# Max power

Discussion in 'Homework Help' started by boks, Nov 2, 2008.

1. ### boks Thread Starter Active Member

Oct 10, 2008
218
0

L last = 1.0 H
R last = 100 Ohm
R = 10 Ohm
V rms, s = 100/sqrt(2) V
f = 400 Hz

What component should be placed between A and B to maximize the effect in R last and L last (last = load)? What's the maximum effect in R last?

We have maximum power when Z circuit = Z load. R load is the real part of Z load. I can't see how to make Z circuit = Z load when R load is different from R...

2. ### mik3 Senior Member

Feb 4, 2008
4,846
63
Z=a+jb

where

a=resistance
b=reactance, in this case is inductive reactance

Zcircuit=(R+a)+jb until now
and

for these two impedances to be equal

(R+a)=100 and b=XL

Thus you have to place a 90 ohm resistor in series with a 1H inductor to have maximum power on the load.

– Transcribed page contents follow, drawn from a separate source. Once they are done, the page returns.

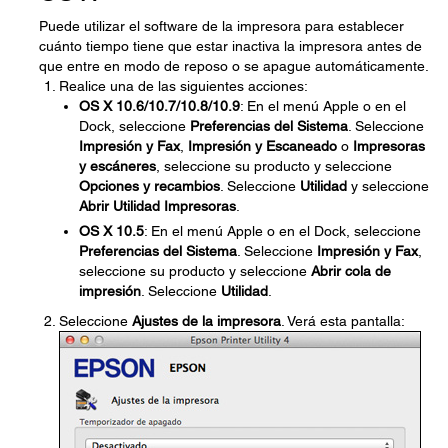
Puede utilizar el software de la impresora para establecer
cuánto tiempo tiene que estar inactiva la impresora antes de
que entre en modo de reposo o se apague automáticamente.
Realice una de las siguientes acciones:
OS X 10.6/10.7/10.8/10.9
: En el menú Apple o en el
Dock, seleccione
Preferencias del Sistema
. Seleccione
Impresión y Fax
,
Impresión y Escaneado
o
Impresoras
y escáneres
, seleccione su producto y seleccione
Opciones y recambios
. Seleccione
Utilidad
y seleccione
Abrir Utilidad Impresoras
.
OS X 10.5
: En el menú Apple o en el Dock, seleccione
Preferencias del Sistema
. Seleccione
Impresión y Fax
,
seleccione su producto y seleccione
Abrir cola de
impresión
. Seleccione
Utilidad
.
Seleccione
Ajustes de la impresora
. Verá esta pantalla: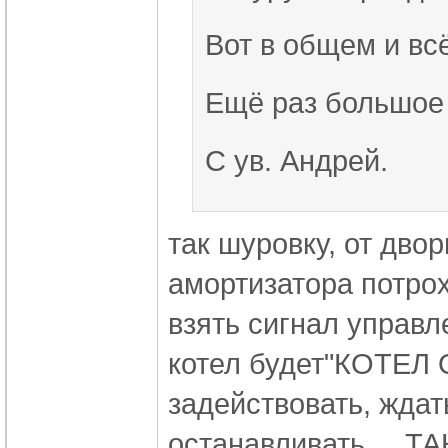
Вот в общем и всё
Ещё раз большое 
С ув. Андрей.
так шуровку, от дво
амортизатора потрох
взять сигнал управл
котел будет"КОТЕЛ
задействовать, ждат
останавливать, .. ТА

3. ### vvkannan Active Member

Aug 9, 2008
138
11
But should not the source and load impedences be complex conjugates for the power to be maximum?

4. ### mik3 Senior Member

Feb 4, 2008
4,846
63
If the inductor was not there, then to have maximum power on Rload, you should place a short circuit across A and B. However, you have an inductor and you want to eliminate the voltage the voltage drop across it to have maximum power transfer on Rload. To do it you need to connect a capacitor across A and B with the same reactance as the inductor at 400 Hz. Thus, you are partially right Vvkannan and i apologise to Boks for this mistake, sometimes you cant see the right solution from the first time!!